There’s a struggle in how we exist online: how to balance generosity, preservation, exposure, commercial interests, emotional interests, and respect.
Places evolve; they grow, change, and thrive with the people who visit them. That’s part of their beauty. Keeping places “untouched” or preserving them in amber is equally fraught.
Some places even reshape themselves entirely around those new visitors. Take Morzine in the French Alps—where so many Brits vacation that it’s jokingly called the British Alps. You often hear more English than French, and there’s even a fish and chips shop. The reason? Cheap flights from London to Geneva and an easy 1h10m transfer. Over time, what was once a French ski town has taken on a new identity. Is that a loss or an evolution? It depends who you ask.
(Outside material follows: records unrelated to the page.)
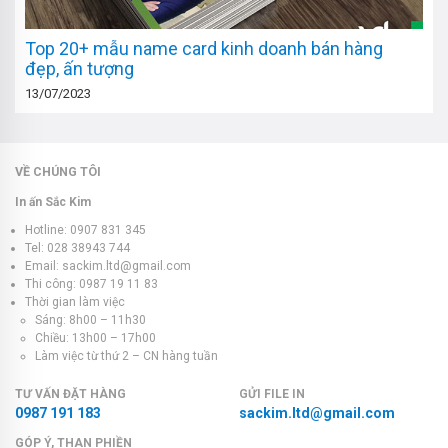
Top 20+ mẫu name card kinh doanh bán hàng
đẹp, ấn tượng
13/07/2023
VỀ CHÚNG TÔI
In ấn Sắc Kim
Hotline: 0907 831 345
Tel: 028 38943 744
Email: sackim.ltd@gmail.com
Thi công: 0987 19 11 83
Thời gian làm việc
Sáng: 8h00 – 11h30
Chiều: 13h00 – 17h00
Làm việc từ thứ 2 – CN hàng tuần
TƯ VẤN ĐẶT HÀNG
GỬI FILE IN
0987 191 183
sackim.ltd@gmail.com
GÓP Ý, THAN PHIỀN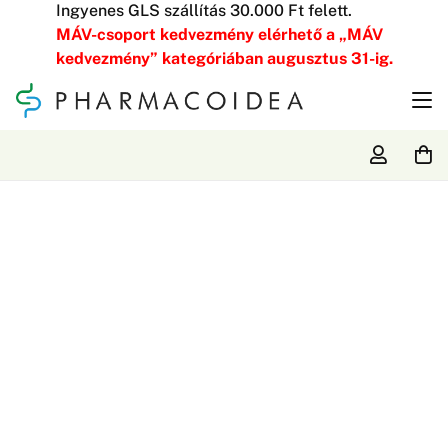
Ingyenes GLS szállítás 30.000 Ft felett.
MÁV-csoport kedvezmény elérhető a „MÁV
kedvezmény” kategóriában augusztus 31-ig.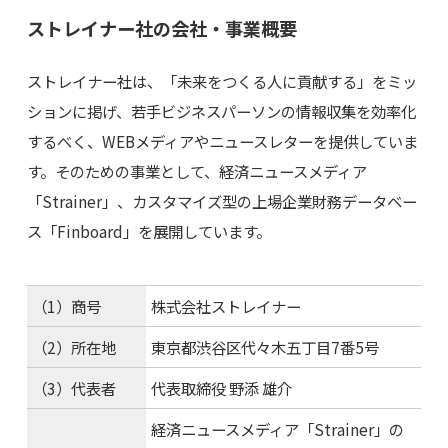
ストレイナー社の会社・事業概要
ストレイナー社は、「未来をつくる人に貢献する」をミッ
ションに掲げ、若手ビジネスパーソンの情報収集を効率化
するべく、WEBメディアやニュースレターを提供していま
す。そのための事業として、経済ニュースメディア
「Strainer」、カスタマイズ型の上場企業財務データベー
ス「Finboard」を展開しています。
（1）商号
株式会社ストレイナー
（2）所在地
東京都渋谷区代々木五丁目7番5号
（3）代表者
代表取締役 野添 雄介
経済ニュースメディア「Strainer」の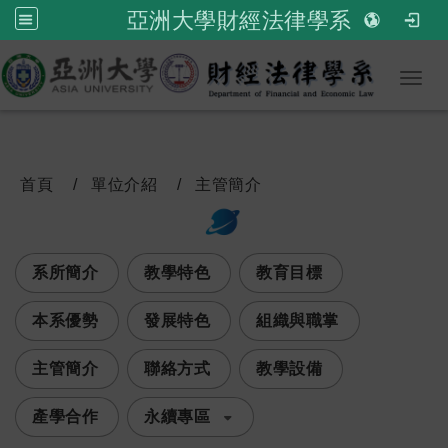
亞洲大學財經法律學系
Toggl
首頁
單位介紹
主管簡介
:::
次選單
系所簡介
教學特色
教育目標
本系優勢
發展特色
組織與職掌
主管簡介
聯絡方式
教學設備
產學合作
永續專區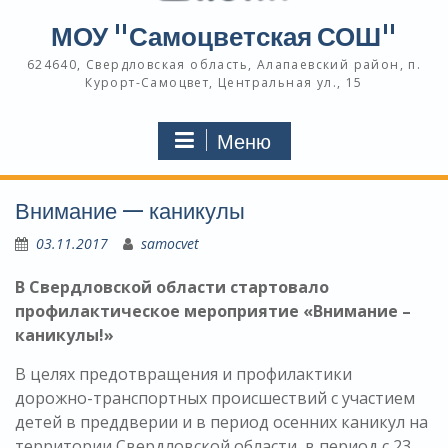
МОУ "Самоцветская СОШ"
624640, Свердловская область, Алапаевский район, п.
Курорт-Самоцвет, Центральная ул., 15
Меню
Внимание — каникулы
03.11.2017
samocvet
В Свердловской области стартовало
профилактическое мероприятие «Внимание –
каникулы!»
В целях предотвращения и профилактики
дорожно-транспортных происшествий с участием
детей в преддверии и в период осенних каникул на
территории Свердловской области, в период с 23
For me, the best I can do is to share thoughtfully. Sometimes that means saying no to sending someone I barely know a list, or deciding not to post. Other times, it means tailoring a suggestion with painstaking detail for someone I love and care about, making sure that what I recommend will truly resonate. Other times still, it means shouting about something I love from the rooftops, hoping it will get the ample recognition it deserves.
But every once in a while, it means trusting that the best moments are not easily planned or replicated—that they’ll unfold, unexpectedly, too.
I’m glad I’m not the only one who feels this way 🙌🏾 some places discovered seem better kept for friends and family rather than risking tourists ruining it for the locals. I also agree with the part about the magic being in the connection of how you found the place. I’ve had so many moments like that and the repeated kindness of strangers gives me hope for the world
Bittersweet. This essay reminded me of something I’d read somewhere, some time ago: folks so eager to catch the perfect photograph, yet failing to appreciate being ‘present.’
Eons ago I lived at the foothills of Northern Colorado, and had longed to return, but that fancy has now faded by the rise in population and the age of social media. One thing that time cannot take away from me is the memory of being within that enclave of beauty, way, way, way back in the day.